Pour un chanteur ou une chanteuse, le choix de la langue d’expression n’est pas anodin. En effet, il circonscrit de façon extrêmement précise la portée du message de l’artiste. Dans l’usage des langues, il faut distinguer les locuteurs natifs de ceux qui en font un usage minimal pour leurs activités.

En effet, si l’on analyse la liste des langues par locuteurs telle que la présente Wikipedia :

Liste des langues par nombre total de locuteurs, on remarque que la 1ère langue africaine est le Swahili (98 millions de locuteurs) suivie par le haoussa (63 millions). Les autres langues notables en Afrique noire et qui n’apparaissent pas dans la liste sont le Dioula, le pulaar, le Yoruba, l’amharique (Ethiopie)…

Alors que le succès planétaire d’une poignée d’artistes aux voix uniques et au charisme indéniable (Youssou Ndour, Papa Wemba, Richard Bona, Rokia traoré, Oumou Sangaré, Koffi Olomidé…)  pourrait laisser penser que la compréhension du message véhiculé par une chanson n’a pas d’importance, rien n’est moins vrai. Les artistes anglo-saxons ont un rayonnement mondial parce que l’anglais est devenu la langue internationale de facto. Si vous demandez votre chemin en Mongolie extérieure ou au Mozambique, il y a fort à parier que vous le ferez en anglais si vous ne connaissez pas les langues locales.
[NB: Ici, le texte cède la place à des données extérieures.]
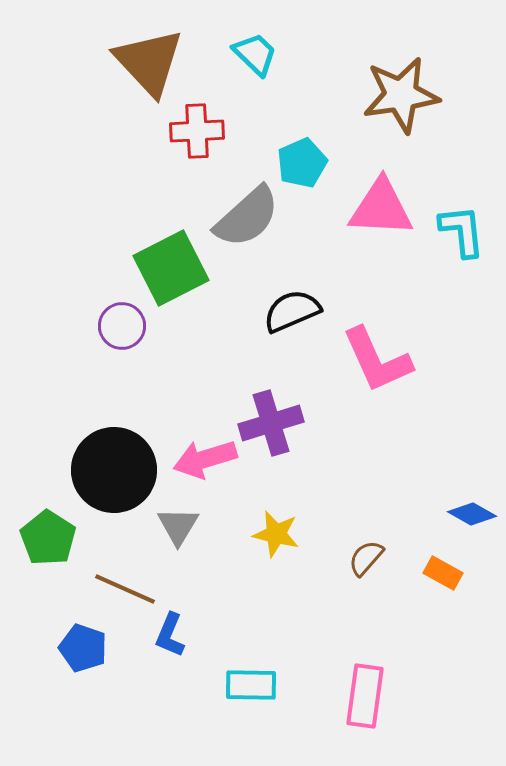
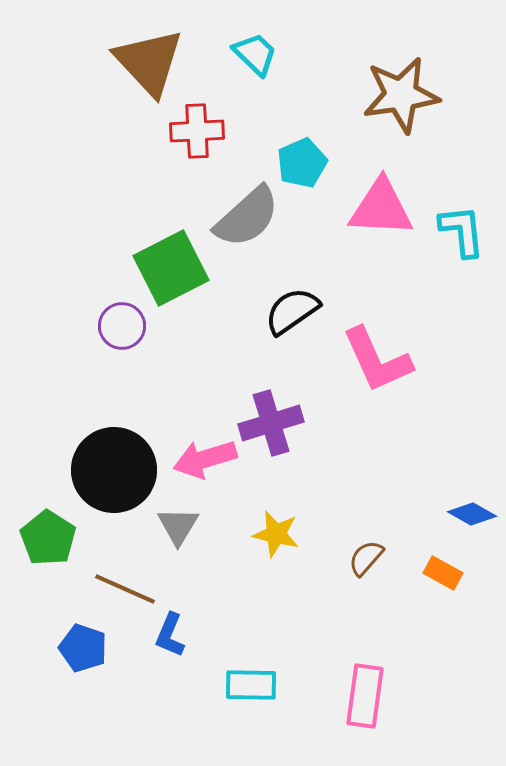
black semicircle: rotated 12 degrees counterclockwise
Il est donc une question capitale pour un artiste africain qui souhaite conquérir un large public et vivre de sa musique tout en véhiculant, il faut l’espérer, un message positif : qui achète les disques et quels sont les marchés qui permettent de rentabiliser un produit d’exportation comme la musique ? Force est de constater que le marché du disque, déjà difficile en Occident, est pratiquement mort en Afrique. Cette situation est rendue encore plus difficile par la multiplicité des ethnies et des langues qui ne facilitent pas l’internationalisation des artistes.

Il en résulte que l’artiste qui souhaite toucher le plus grand nombre doit choisir avec soin la langue dans laquelle il (ou elle) chante. A fortiori, s’il y a un travail poétique important comme l’on peut l’observer au Cameroun dans les textes de chanteurs comme les regrettés Eboa Lotin, Francis Bebey (chansons en Douala) ou, plus proche de nous, Etienne Mbappé, Richard Bona… Il y a, dans le meilleur des cas, 20000 personnes capables de vaguement comprendre la complexité du Douala authentique dont use Richard Bona dans ses chansons. Fort heureusement, il a cette voix d’ange pour nous faire croire à tout ce qu’il chante même si l’on ne comprend pas un traître mot ! 

Il convient  donc de se demander si Fela Anikulapo Kuti ou Bob Marley aurait eu cet impact mondial si l'un avait chanté en Yoruba tandis que l’autre le faisait exclusivement en créole jamaïcain (patwa).